A dns leaktest shows that all dns servers from the config are used on the vpnlan network.

Any ideas on this issue?

vgaetera · January 18, 2021, 6:48pm

Check network/DNS config/status on the client.
Make sure there's no firewall redirects intercepting DNS traffic on the router.

polleke69 · January 18, 2021, 6:54pm

Clients are getting the router ip from the VPNLAN as dns server...

NO firewall redirects...

ps. if i remove the list dns from the LAN, all is well.. But this would mean no more dns on the LAN

i'm not seeing it ;-(

vgaetera · January 18, 2021, 7:05pm

It doesn't work as you may think.
DNS on interfaces is used by the router itself, not its clients.
Instead, you need to provide custom DNS with DHCP.

polleke69 · January 18, 2021, 7:54pm

Ok, that (logically) works.

So dns on interfaces is not used by clients?

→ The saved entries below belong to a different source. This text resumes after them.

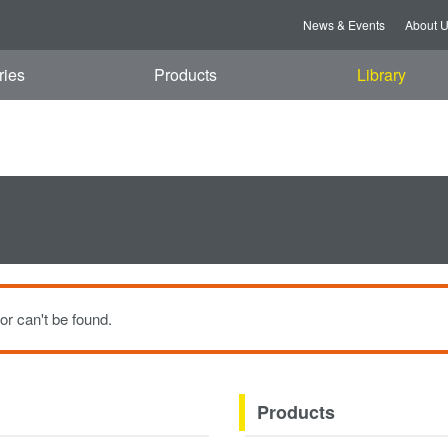
t, 08 Aug 2026 13:55:25 GMT
News & Events
About 
ries
Products
Library
or can't be found.
Products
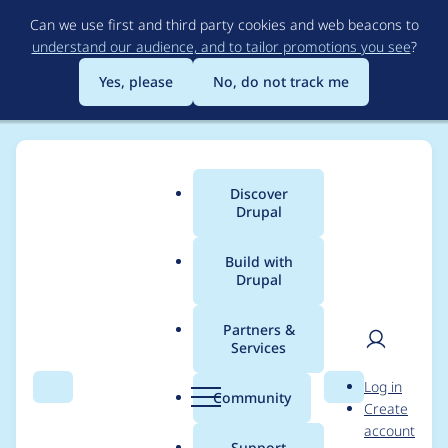
Skip
Can we use first and third party cookies and web beacons to
to
understand our audience, and to tailor promotions you see
?
main
content
Yes, please
No, do not track me
Discover
Main
Drupal
menu
Build with
Drupal
Breadcrumb
Home
Themes
UI Suite Bootstrap
Partners &
Services
[5.1.0] Create
User
D
Log in
components for grid
Search
Menu
Search
r
Community
Create
men
u
account
management
p
Support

Whats the flow then when a client has got the routers ip as DNS?

It looks like the DNS of the LAN interface is being used instead of the vpnlan's DNS...

Or does this mean that all interface dns's are used on all interfaces?

Would setting up 2 dnsmasq instances solve this?

vgaetera · January 18, 2021, 8:40pm

Clients typically use DNS advertised by DHCP that uses the router's IP by default.
DNS on interfaces are used as upstream resolvers for Dnsmasq and are unrelated to DHCP configuration.
Dnsmasq periodically queries all upstream resolvers and uses the one which replies the fastest for a period of time.
Yep, using multiple Dnsmasq instances should work as well assuming you specify different upstream resolvers for each instance and properly configure routing for outgoing DNS traffic.

polleke69 · January 18, 2021, 9:45pm

Alrighty!, got it...

Thnx Vgaetera

polleke69 · January 18, 2021, 10:52pm

Not yet ;-(

Why is this in the multi dnsmasq config:
ln -f -s /tmp/resolv.conf.auto /etc/resolv.conf.${INST}

This way the 2 instances get the same upstream dns servers...?

# Interface lan
nameserver 192.168.0.20
# Interface vpnlan
nameserver 103.86.96.100
nameserver 103.86.99.100

or am i with stupid

vgaetera · January 18, 2021, 11:04pm

The example in the wiki uses symlinks to the same resolver config for all instances.
You can replace the symlink with a custom config file, or utilize DNS forwarding.

polleke69 · January 24, 2021, 8:21am

Thnx vga, got it fixed now, separate instances for lan/guest/vpn/local...

tmomas · January 24, 2021, 7:22pm

If your problem is solved, please consider marking this topic as [Solved]. See How to mark a topic as [Solved] for a short how-to.